THE PROBLEM: Beginning with the line containing "POUR LES SKIEURS", transcribe every line exactly down to the last one in the records below, and drop the pictures.

Source records:
++++

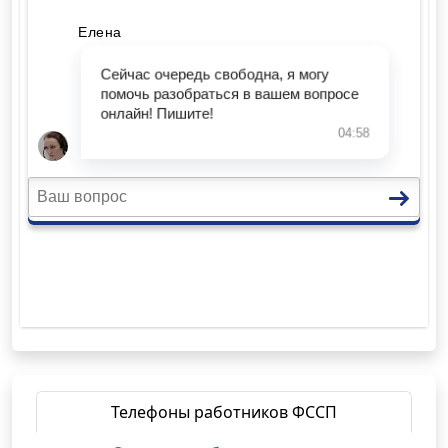
Телефоны работников ФССП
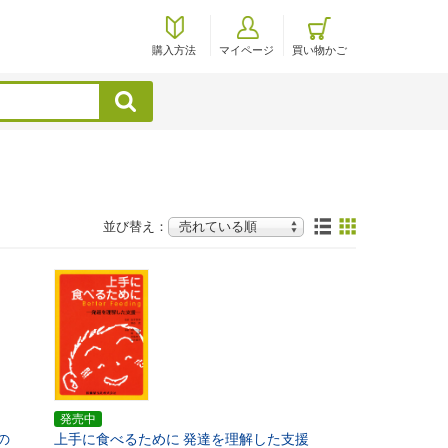
購入方法
マイページ
買い物かご
検索
並び替え：
発売中
の
上手に食べるために
発達を理解した支援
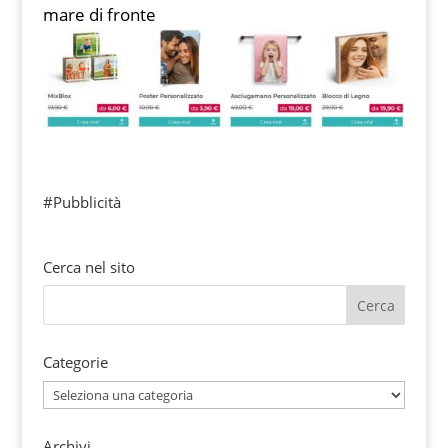
mare di fronte
#Pubblicità
Cerca nel sito
Categorie
Categorie
Archivi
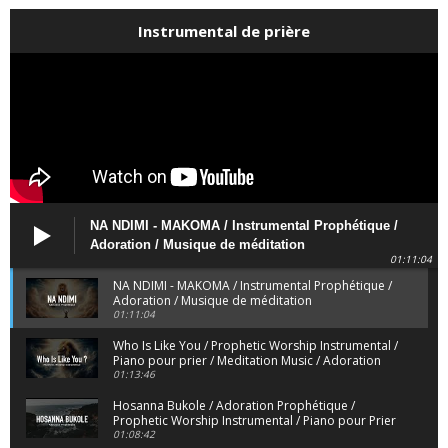
Instrumental de prière
NA NDIMI - MAKOMA / Instrumental Prophétique /
Adoration / Musique de méditation
01:11:04
NA NDIMI - MAKOMA / Instrumental Prophétique /
Adoration / Musique de méditation
01:11:04
Who Is Like You / Prophetic Worship Instrumental /
Piano pour prier / Meditation Music / Adoration
01:13:46
Hosanna Bukole / Adoration Prophétique /
Prophetic Worship Instrumental / Piano pour Prier
01:08:42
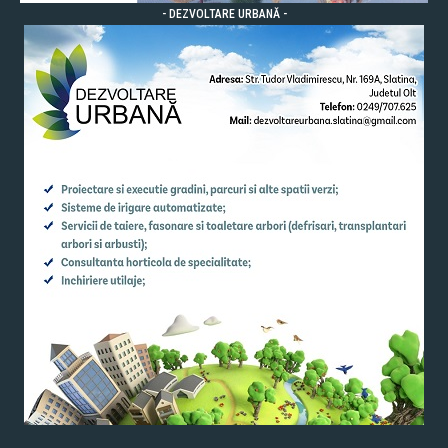
- DEZVOLTARE URBANĂ -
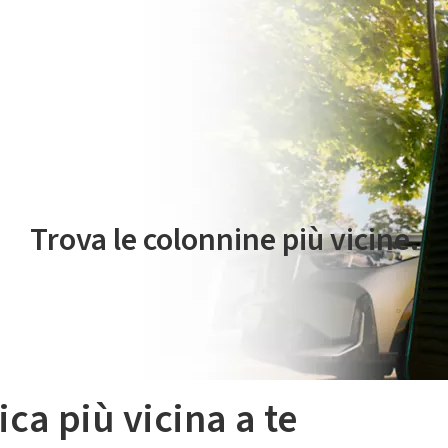
 servizio di mobilità elettrica è gestito da Plenitude On The Road S.r
Trova le colonnine più vicine.
ica più vicina a te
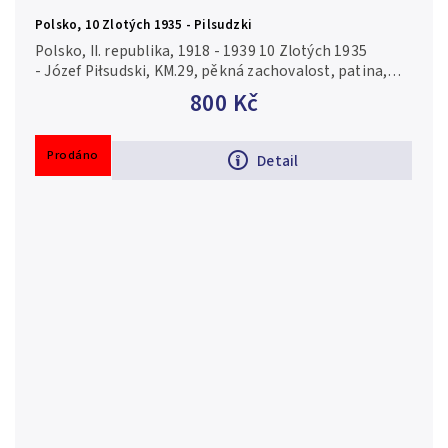
Polsko, 10 Zlotých 1935 - Pilsudzki
Polsko, II. republika, 1918 - 1939 10 Zlotých 1935
- Józef Piłsudski, KM.29, pěkná zachovalost, patina,
zbytky lesku, drobné rysky
800 Kč
Prodáno
Detail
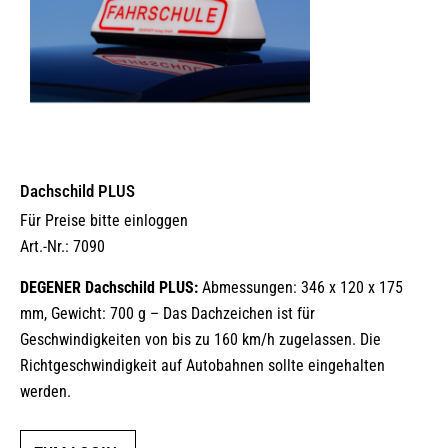
Dachschild PLUS
Für Preise bitte einloggen
Art.-Nr.: 7090
DEGENER Dachschild PLUS:
Abmessungen: 346 x 120 x 175
mm, Gewicht: 700 g – Das Dachzeichen ist für
Geschwindigkeiten von bis zu 160 km/h zugelassen. Die
Richtgeschwindigkeit auf Autobahnen sollte eingehalten
werden.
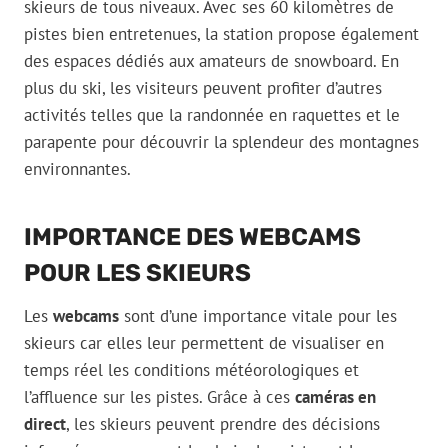
skieurs de tous niveaux. Avec ses 60 kilomètres de
pistes bien entretenues, la station propose également
des espaces dédiés aux amateurs de snowboard. En
plus du ski, les visiteurs peuvent profiter d’autres
activités telles que la randonnée en raquettes et le
parapente pour découvrir la splendeur des montagnes
environnantes.
IMPORTANCE DES WEBCAMS
POUR LES SKIEURS
Les
webcams
sont d’une importance vitale pour les
skieurs car elles leur permettent de visualiser en
temps réel les conditions météorologiques et
l’affluence sur les pistes. Grâce à ces
caméras en
direct
, les skieurs peuvent prendre des décisions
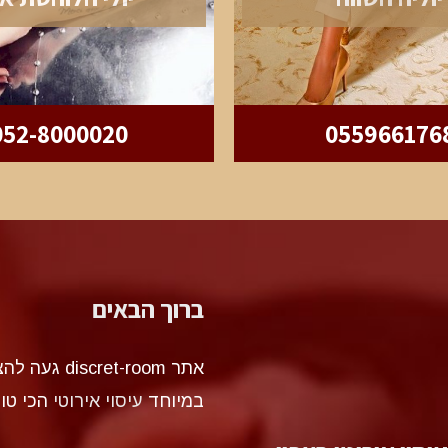
052-8000020
055966176
ברוך הבאים
אתר et-room
במיוחד
עיסוי אירוטי
הכי טו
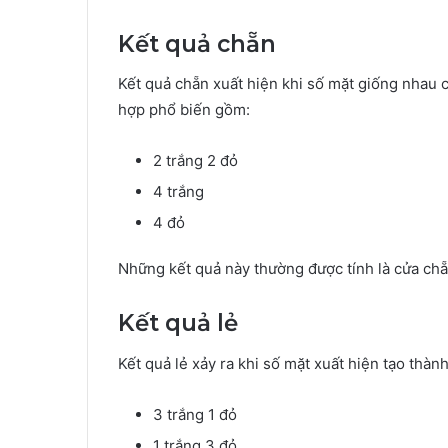
Kết quả chẵn
Kết quả chẵn xuất hiện khi số mặt giống nhau 
hợp phổ biến gồm:
2 trắng 2 đỏ
4 trắng
4 đỏ
Những kết quả này thường được tính là cửa chẵ
Kết quả lẻ
Kết quả lẻ xảy ra khi số mặt xuất hiện tạo thành
3 trắng 1 đỏ
1 trắng 3 đỏ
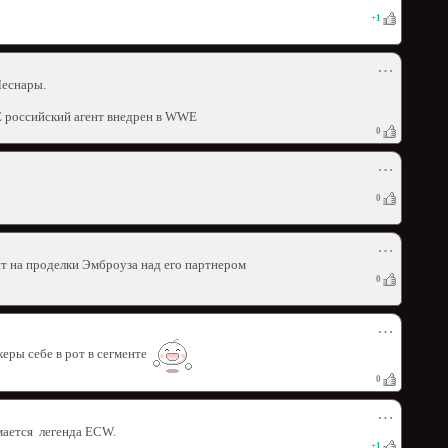
+
1
⋯
Леснары.
 российский агент внедрен в WWE
0
⋯
0
⋯
ит на проделки Эмброуза над его партнером
0
⋯
керы себе в рот в сегменте
0
⋯
мается легенда ECW.
+
1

++++

RESULT:
POUR LES SKIEURS
Les
webcams
sont d’une importance vitale pour les
skieurs car elles leur permettent de visualiser en
temps réel les conditions météorologiques et
l’affluence sur les pistes. Grâce à ces
caméras en
direct
, les skieurs peuvent prendre des décisions
052-8000020
055966176
ברוך הבאים
אתר et-room
במיוחד
עיסוי אירוטי
הכי טו
Kết quả chẵn
Kết quả chẵn xuất hiện khi số mặt giống nhau 
hợp phổ biến gồm:
2 trắng 2 đỏ
4 trắng
4 đỏ
Những kết quả này thường được tính là cửa chẵ
Kết quả lẻ
Kết quả lẻ xảy ra khi số mặt xuất hiện tạo thành
3 trắng 1 đỏ
1 trắng 3 đỏ
+
1
⋯
Леснары.
 российский агент внедрен в WWE
0
⋯
0
⋯
ит на проделки Эмброуза над его партнером
0
⋯
керы себе в рот в сегменте
0
⋯
мается легенда ECW.
+
1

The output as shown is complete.